** WORK REQUEST **
Return exactly the span of lines in the following data that opens with the line containing "een buddy die" and closes with the line containing "t vind ik heel". Include nothing else.
[[ GIVEN ENTRIES, beginning ]]
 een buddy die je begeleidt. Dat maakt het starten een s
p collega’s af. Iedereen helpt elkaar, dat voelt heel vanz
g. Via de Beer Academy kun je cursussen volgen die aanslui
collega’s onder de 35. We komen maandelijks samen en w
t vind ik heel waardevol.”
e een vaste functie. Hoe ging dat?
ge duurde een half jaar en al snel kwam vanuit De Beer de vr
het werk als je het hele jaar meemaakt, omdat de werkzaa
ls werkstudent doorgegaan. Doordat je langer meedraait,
[[ GIVEN ENTRIES, end ]]
[[ GIVEN ENTRIES, beginning ]]
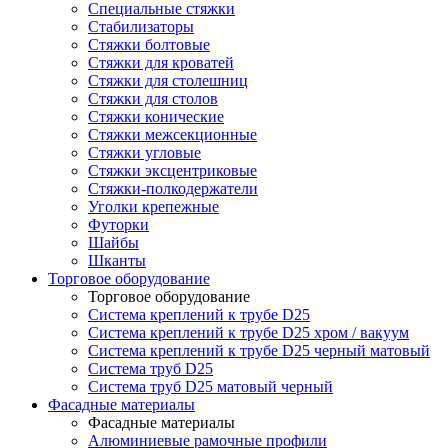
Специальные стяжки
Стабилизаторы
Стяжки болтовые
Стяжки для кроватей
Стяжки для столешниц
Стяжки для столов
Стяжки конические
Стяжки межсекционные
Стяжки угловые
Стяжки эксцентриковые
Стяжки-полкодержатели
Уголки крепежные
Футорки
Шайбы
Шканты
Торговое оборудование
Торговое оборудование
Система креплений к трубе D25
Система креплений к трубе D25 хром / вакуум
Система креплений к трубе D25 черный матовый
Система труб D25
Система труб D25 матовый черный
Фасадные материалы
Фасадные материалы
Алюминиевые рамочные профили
[[ GIVEN ENTRIES, end ]]
[[ GIVEN ENTRIES, beginning ]]
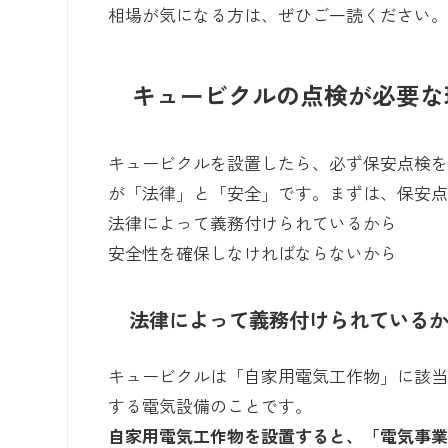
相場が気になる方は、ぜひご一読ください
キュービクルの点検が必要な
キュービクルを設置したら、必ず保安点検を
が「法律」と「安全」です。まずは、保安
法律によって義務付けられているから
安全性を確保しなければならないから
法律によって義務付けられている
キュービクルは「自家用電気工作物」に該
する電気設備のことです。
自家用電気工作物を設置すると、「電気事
[[ GIVEN ENTRIES, end ]]
** FINAL ANSWER **
 een buddy die je begeleidt. Dat maakt het starten een s
p collega’s af. Iedereen helpt elkaar, dat voelt heel vanz
g. Via de Beer Academy kun je cursussen volgen die aanslui
collega’s onder de 35. We komen maandelijks samen en w
t vind ik heel waardevol.”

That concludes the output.